The Mountaineer's up here love their cordelets - but they aren't even close to full strength, so shock loading on one leg could be a big issue there. Many of them have adopted the terrible habit of tying in with their fully static PAS (I don't own one).

Bad anchor habits abound. There's lots of room for improvement there.

Rapping is no different. Lots of bad habits there, too.
Largo

Sport climber
The Big Wide Open Face
Topic Author's Reply - Sep 4, 2014 - 11:57am PT
Studying mind via the subjective adventures is also science. It's just that the methods of aquisition per the data are not the standard means of objectifying we normally use in, say, investigating fall forces. It's all empirical. Ultimately it's like comics - people will use whatever material works. If you're getting a new perspective on mind from your current methods - great. If not, try other methods. The rub here is, people won't try other methods, mainly from unconscious fear they interpret as something else.

I should also mention that per our theories about anchors and anchor systems - many of mine were wrong. I only found out as much through testing. The value of the math models is that they give you geeneric results per related functions and this can help steer you towards more effiencit testing.

JL
jgill

Boulder climber
Colorado
Sep 4, 2014 - 06:57pm PT
I think it not improper to label what Largo did to discover and verify anchors science. It wasn't basic science, such as searching for new fundamental particles, but it appears he did apply scientific reasoning.

As for the "science" of meditation, that seems a little bit of a stretch, but whatever rings your bell . . . as Mike might say, it's all words on a screen.


;>)
Tvash

climber
Seattle
Sep 4, 2014 - 07:35pm PT
Telepathy cominatcha: First direct brain to brain comms:

http://www.sciencedaily.com/releases/2014/09/140903105646.htm
jgill

Boulder climber
Colorado
Sep 4, 2014 - 07:37pm PT
Wow!

Now that's science of the mind.
MH2

climber
Sep 4, 2014 - 09:37pm PT
The brain-to-brain communication result is only a small step.
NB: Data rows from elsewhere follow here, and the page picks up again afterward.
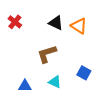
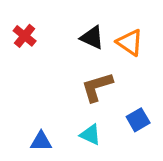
brown L-shape: (47, 54) -> (97, 87), moved
blue square: (84, 73) -> (138, 120), turned 32

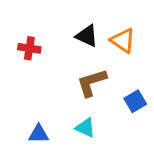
red cross: (25, 36) -> (29, 48), moved, turned -30
blue square: (138, 120) -> (135, 101), moved

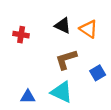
cyan triangle: (85, 128) -> (62, 92), size x1.5

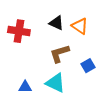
red cross: (21, 35) -> (19, 31), size x1.5

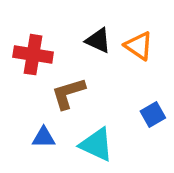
brown L-shape: (60, 53) -> (68, 93), moved
blue triangle: (25, 87) -> (44, 137), moved

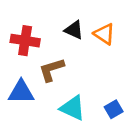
blue square: (153, 114) -> (114, 109), moved
blue triangle: (44, 137) -> (21, 92), moved, size x1.5

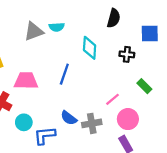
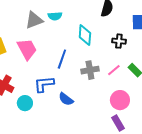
pink trapezoid: (26, 81) -> (27, 49), moved, turned 60
pink line: (113, 99) -> (114, 70), moved
gray cross: (92, 123) -> (90, 70), moved
blue L-shape: (45, 135) -> (44, 84), moved

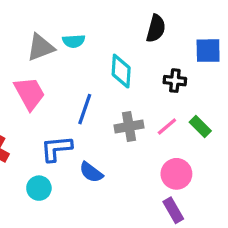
cyan circle: (25, 103) -> (39, 188), moved

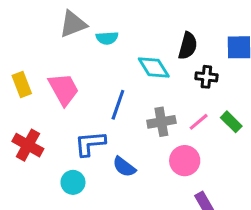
black semicircle: (156, 28) -> (188, 46), moved
gray triangle: (41, 47) -> (73, 24), moved
cyan diamond: (121, 71) -> (154, 68), turned -36
pink circle: (176, 174) -> (185, 161), moved

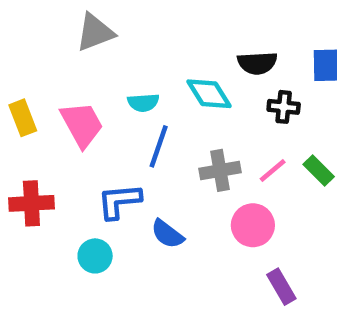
cyan semicircle: (107, 38) -> (143, 103), moved
black semicircle: (188, 46) -> (257, 63), turned 72
red cross: (28, 145) -> (31, 203), turned -32

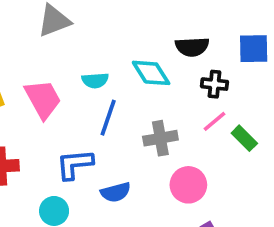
pink line: (273, 170) -> (214, 121), moved
blue semicircle: (167, 234) -> (116, 192), turned -52

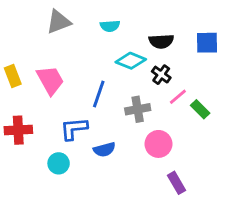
cyan diamond: (151, 73) -> (131, 61), turned -36
cyan semicircle: (95, 80) -> (110, 26), moved
black cross: (214, 84) -> (161, 75), moved, turned 30

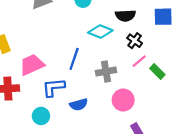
black cross: (161, 75) -> (135, 41), moved
pink trapezoid: (50, 80) -> (32, 65), moved, turned -85

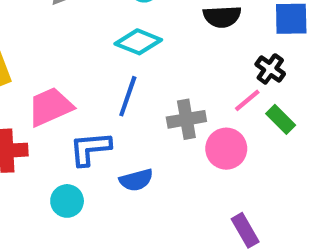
cyan diamond: (100, 32) -> (138, 42), moved
black cross: (135, 41) -> (270, 69), moved
pink circle: (123, 100) -> (226, 149), moved

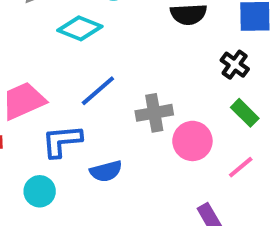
cyan diamond: (138, 42) -> (80, 28), moved
blue line: (128, 96) -> (98, 91), turned 30
pink line: (247, 100) -> (241, 167), moved

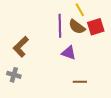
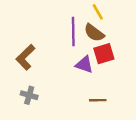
red square: (96, 27) -> (104, 54), moved
gray cross: (14, 75) -> (29, 95), moved

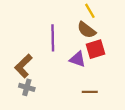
purple line: (73, 32) -> (53, 38), moved
brown L-shape: (25, 57) -> (23, 66), moved

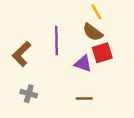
brown L-shape: (23, 66) -> (22, 54), moved
brown line: (90, 92) -> (84, 98), moved

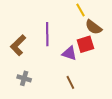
brown semicircle: (93, 32) -> (93, 27), moved
brown line: (84, 98) -> (70, 82), turned 64

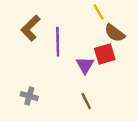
brown L-shape: (18, 45) -> (31, 28), moved
purple triangle: (69, 53) -> (85, 65), turned 42

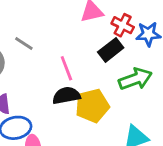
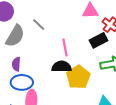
yellow pentagon: (92, 106) -> (78, 77), turned -30

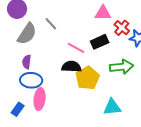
black rectangle: (99, 40) -> (100, 42), moved
pink line: (65, 47) -> (76, 48), turned -54

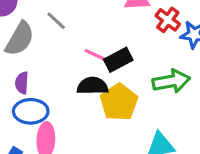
black rectangle: (100, 42) -> (118, 60), moved

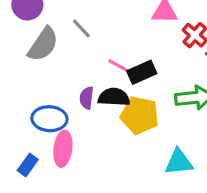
purple semicircle: (22, 83) -> (87, 98), moved
yellow pentagon: (119, 102) -> (140, 115), turned -30

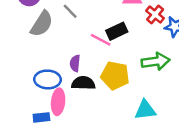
black rectangle: (142, 72) -> (117, 31), moved
black semicircle: (114, 97) -> (83, 83), moved
blue rectangle: (28, 165) -> (41, 117), moved, turned 49

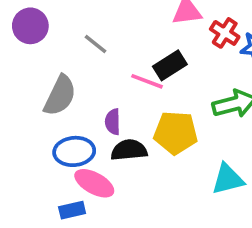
gray semicircle: (42, 24) -> (60, 96), moved
pink ellipse: (58, 102) -> (94, 183), turned -60

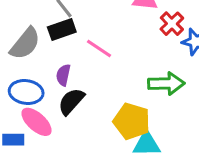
black rectangle: (170, 65) -> (62, 30), moved
yellow pentagon: (176, 133) -> (132, 121), moved
black semicircle: (129, 150) -> (71, 101), turned -56

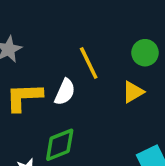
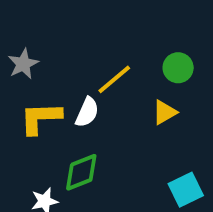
yellow line: (89, 63) -> (114, 79), turned 76

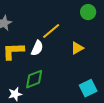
green circle: (178, 68) -> (88, 12), moved

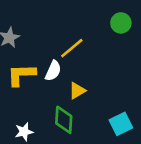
yellow triangle: (77, 48) -> (77, 91), moved
green diamond: (34, 79) -> (64, 120), moved, turned -65

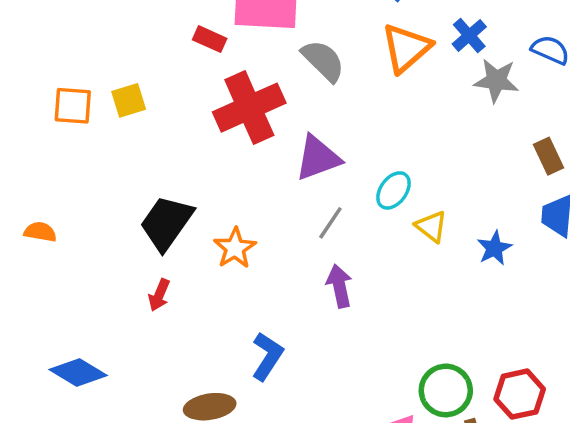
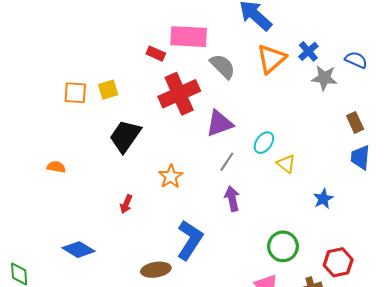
black trapezoid: (166, 223) -> (125, 136), moved
blue star: (494, 248) -> (323, 199), moved
blue L-shape: (267, 356) -> (190, 240), size x1.4
green circle: (446, 390) -> (283, 246), moved

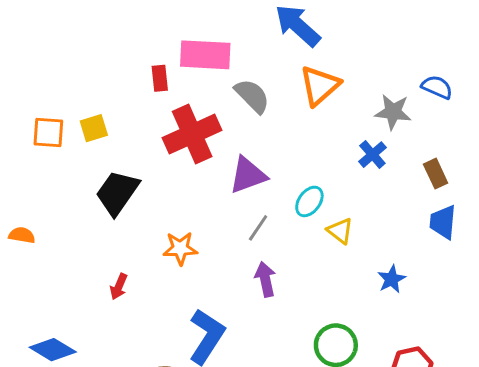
blue cross: (308, 51) -> (372, 155), moved
red rectangle: (156, 54) -> (160, 78), turned 60
orange star: (171, 176) -> (180, 248), turned 30

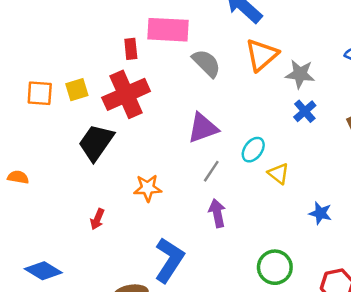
gray star: (393, 112) -> (300, 74), moved
red cross: (192, 134) -> (126, 94), moved
blue star: (392, 279) -> (320, 213), turned -30

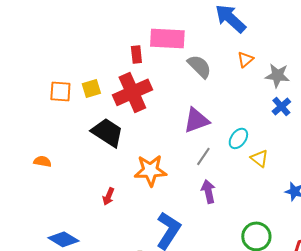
orange triangle: (262, 55) -> (245, 59), size x0.6
black trapezoid: (96, 142) -> (107, 132), turned 88
orange star: (148, 188) -> (150, 170), size x1.4

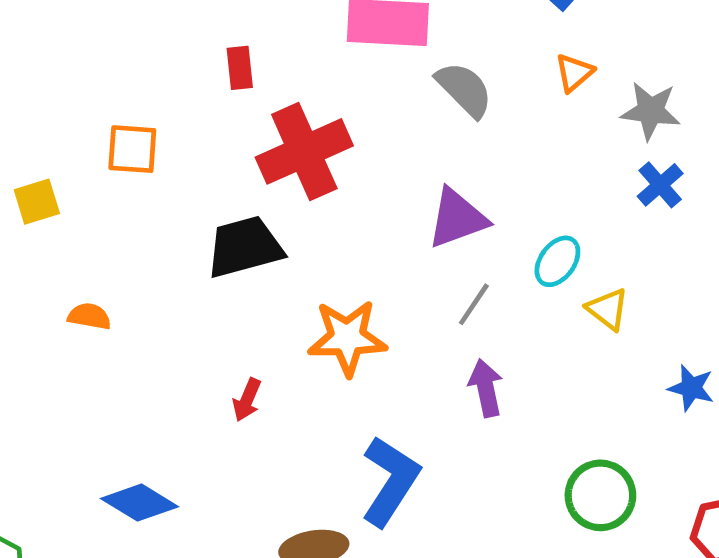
red rectangle: (136, 54) -> (240, 68), moved
yellow square: (91, 88) -> (37, 202), moved
black trapezoid: (107, 132) -> (245, 247), turned -48

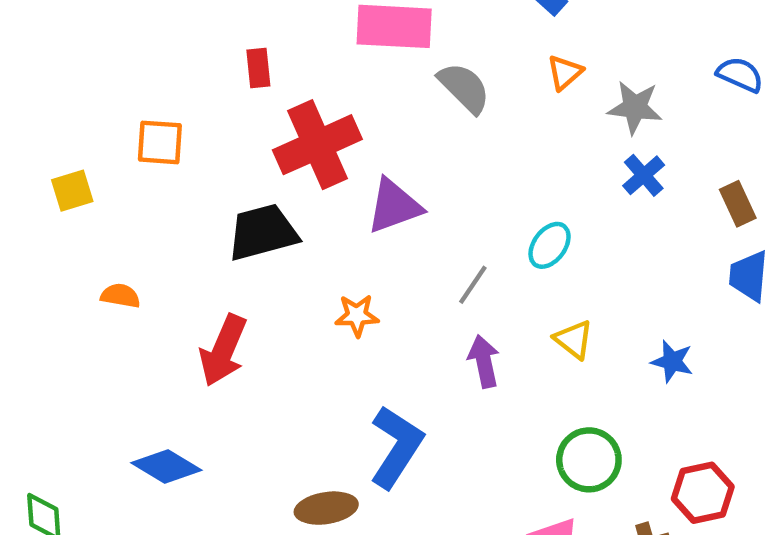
purple triangle: (457, 218) -> (394, 206), moved
yellow triangle: (608, 309) -> (574, 339), moved
orange star: (347, 338) -> (357, 315), size x0.6
red arrow: (247, 400) -> (223, 350), moved, size x1.8

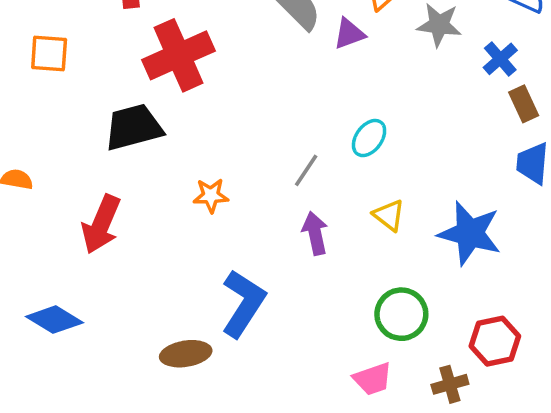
blue cross: (644, 175) -> (500, 59), moved
purple triangle: (394, 206) -> (349, 34), moved, size x0.7
blue star: (672, 361) -> (470, 233), size x1.8

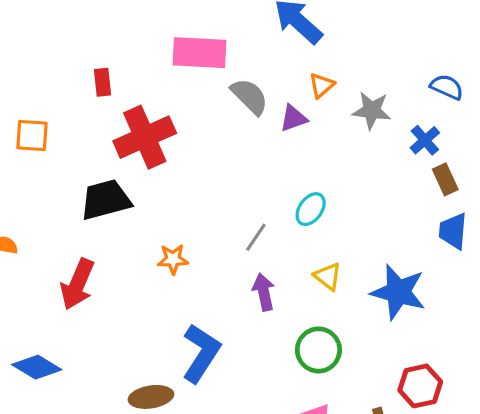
green circle: (401, 314) -> (318, 350), moved

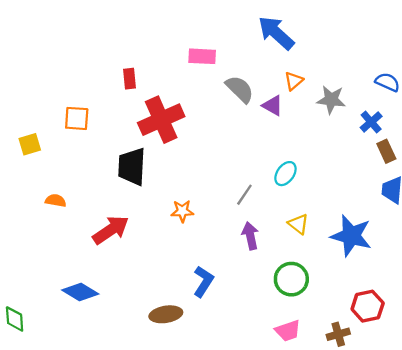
pink rectangle: (199, 53) -> (202, 56), size x0.7
purple triangle: (293, 118) -> (273, 106), turned 50
black trapezoid: (106, 200) -> (132, 167), turned -72
red arrow: (77, 284) -> (111, 230), turned -147
blue L-shape: (201, 353) -> (203, 281), size x0.7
The authors point out that in the 60s it was shown that voluntary control of alpha wave EEG could be used to transmit information, to someone looking at the EEG. The new study just uses a similar recording of one person's EEG to activate a transcutaneous magnetic stimulator attached to another person.

The authors may know something we don't, though. They also say:

these initial results suggest new research directions, including the non-invasive direct transmission of emotions and feelings

It would be interesting to know what they mean by that.



They claim mind-to-mind communication, not merely brain-to-brain, because voluntary mental effort is needed. However, they also say:

by ‘‘mind’’ we mean a set of processes carried out by the brain
BLUEBLOCR

Social climber
joshua tree
Sep 4, 2014 - 10:58pm PT

a set of processes carried out by the brain

is it a physical way the mind provokes free-will?

Emotions and Feelings?? i thought they were the samething?

Or, if a guy in India sent the guy in Brazil a warm welcoming 'Hello', the guy in Brazil would 'think' the Hello and also 'feel' the love. If that'e right, both would be sharing the 'Feeling'. And the 'Emotion' would be that of love?

They couldn't been do'n anything like that though by flash'in lights in the retina?
MH2

climber
Sep 5, 2014 - 07:30am PT
They couldn't been do'n anything like that though by flash'in lights in the retina? (BLUEBLOCR)


How are you reading these words, brother?

(I wrote in a warm welcoming way.)
BLUEBLOCR

Social climber
joshua tree
Sep 5, 2014 - 07:50am PT

Using EEG, the research team first translated the greetings "hola" and "ciao" into binary code and then emailed the results from India to France. There a computer-brain interface transmitted the message to the receiver's brain through noninvasive brain stimulation. The subjects experienced this as phosphenes, flashes of light in their peripheral vision. The light appeared in numerical sequences that enabled the receiver to decode the information in the message, and while the subjects did not report feeling anything, they did correctly receive the greetings.

kindof a morse code?
WBraun

climber
Sep 5, 2014 - 07:59am PT
Just plain cave man stupid.

In the old days they could telepathically communicate.

No stupid machine required like modern cave man.

Now modern man has devolved into cave man soulless robotic machine .......
Dingus Milktoast

Gym climber
Maestro, Ecosystem Ministry, Fatcrackistan
Sep 5, 2014 - 08:03am PT
Just plain cave man stupid.

In the old days they could telepathically communicate.

Well in the very near new days to come, with the help of our appliances we will be doing it again. Right now we still require some finger wiggling, but we are very, very close...

Just wait till they offer you a real BLUE TOOTH!

;D

DMT
High Fructose Corn Spirit

Gym climber
Sep 5, 2014 - 08:31am PT
re: robots, robotic machines

Joe Rogan: Is it just neurochemistry? If that's the case, human beings are f*#king robots.
Sam Harris: We are. The thing is, that doesn't take out any of the good stuff of life.

2:50:10...


http://www.youtube.com/watch?v=w8Q6CWv7IXo


It's as beautiful as you want it to be, it's as profound as you want it to be.

.....

photo not found
Missing photo ID#376542
Jan

Mountain climber
Colorado, Nepal & Okinawa
Sep 5, 2014 - 08:38am PT
It would be interesting to know how many people on this thread who claim to be scientists actually live up to the definition of science put forth by Fort Mental.It is my observation that a lot of scientists are merely following formulas and not doing original work as in forming theories and testing them. Just as the average meditator never realizes emptiness, I doubt the average person working in a science field ever achieves true science by FM's definition.

I think we have to be careful that we aren't defining our own interests in terms of the perfect ideal while denigrating others of a different philosophy by holding them up as less than the perfected ideal. This is a well known strategy in debating by the way.